I wish I had posted this piece when it was still politically relevant back in November 2018. It is of course an anti-Brexit piece with the words ‘leaving is the easy way out’, by New York artist BKFoxx.
This is a magnificent photorealistic piece irrespective of the message, and fits the wall perfectly. I love it when artists use the space well. There is more about this piece from the excellent London Calling blog.
Continuing with some pictures from a (not so recent) visit to Shoreditch, I thought I’d share this rather atypical piece by SkyHigh. Regular readers will be familiar with his exceptional graffiti art pieces where each letter in the word SKYHIGH has its own unique font and style. This however is something completely different.
SkyHigh’s command of his craft is clear when he can paint something like this amazing kingfisher, which at first glance I thought might have been by Aspire. I’d love to know what it is about kingfishers that so many artists depict them… note to self, do a ‘kingfisher special’ some day. This is a magnificent piece by a magnificent artist of a magnificent bird.

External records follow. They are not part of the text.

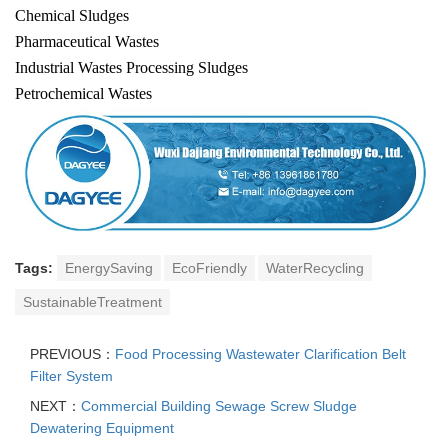
Chemical Sludges
Pharmaceutical Wastes
Industrial Wastes Processing Sludges
Petrochemical Wastes
Tags:
EnergySaving
EcoFriendly
WaterRecycling
SustainableTreatment
PREVIOUS：
Food Processing Wastewater Clarification Belt
Filter System
NEXT：
Commercial Building Sewage Screw Sludge
Dewatering Equipment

I was inspired by a recent post from Dosenkunst to go back through some old folders and pull out these amazing wheatpastes by Sten and Oli from a trip to Shoreditch in London back in November 2018. I have already shared some of their paste ups in two previous posts and still have more on file (watch this space).
The rather forlorn characters remind me of childhood toys who have long since been forgotten by their owners, and have grown up sad, bitter or resentful – there is something unsettling about them, but also very endearing. I guess the word I am looking for is ‘outcasts’. These little characters are outcasts.
Each wheatpaste is so beautifully crafted and carefully cut out before finding the perfect spot to paste them. This one looks like he has just discarded the orange peel, or maybe is just about to pick it up… who knows?
I know nothing about the artists, or is it just one artist? And there is very little information on the Interweb, so we’ll just have to wonder who they are.
All of the characters in this set are wearing crowns (a symbol used a lot in street art
Bnie is a reasonably regular visitor to Bristol who I think comes from Wales, possibly Swansea, I think that because she often paints with Smak, although not on this occasion. I do like it that graffiti/street artists make the trip to Bristol to paint because it all adds to the amazing diversity of work we see here. Bristol is one of a handful of cities that has the full spectrum of street art from tagging right through to high-end commissions. Some towns and cities don’t have the street art culture, but hold a festival to draw in great artists and of course the tourists. Places like Chichester for example, but it is all a little bit too sanitised for my taste. The art is invariably great, but the culture is missing.
Anyhow, this is a lovely piece by Bnie and deploys several of her trademarks, most notably the decorative patterning she uses in her fills and 3D work. There really is an awful lot to like about this modest piece tucked away on the M32 cycle path. I seem to have quite a few of her pieces in my archive, I’ll try and dig some out.
I have been posting pieces by Ments for a few years now, and I consider him to be one of the most creative writers in Bristol. I say this because most of his work has an organic feel to it, but seldom are his pieces even remotely similar.
In this one, which was part of a collaborative paint with Sled One, Ments has gone with a mash up of angular spikey green shapes and metallic spheres. The overall effect is a bit peculiar and If I am honest this fusion needs a little bit more work. I can’t for the life of me see any writing resembling MENTS, but it is probably there somewhere. Great to see some early new year work from this fabulous artist.
Already Kool Hand has appeared in Natural Adventures twice in 2020. Perhaps he has had some time off, and what better way to fill time than with a bit of spray art? This was the left hand side of a collaborative paint with Daz Cat (already posted), but merits an entry of its own.
The piece brings together the two elements we often see from Kool Hand, some writing and a character. It is less often that we see both together. The cartoon style character is nicely drafted and simply filled. I’m not too sure what the Adidas bag is, but I think it might be a weed pouch that every young man in Bristol seems to carry over their shoulder these days.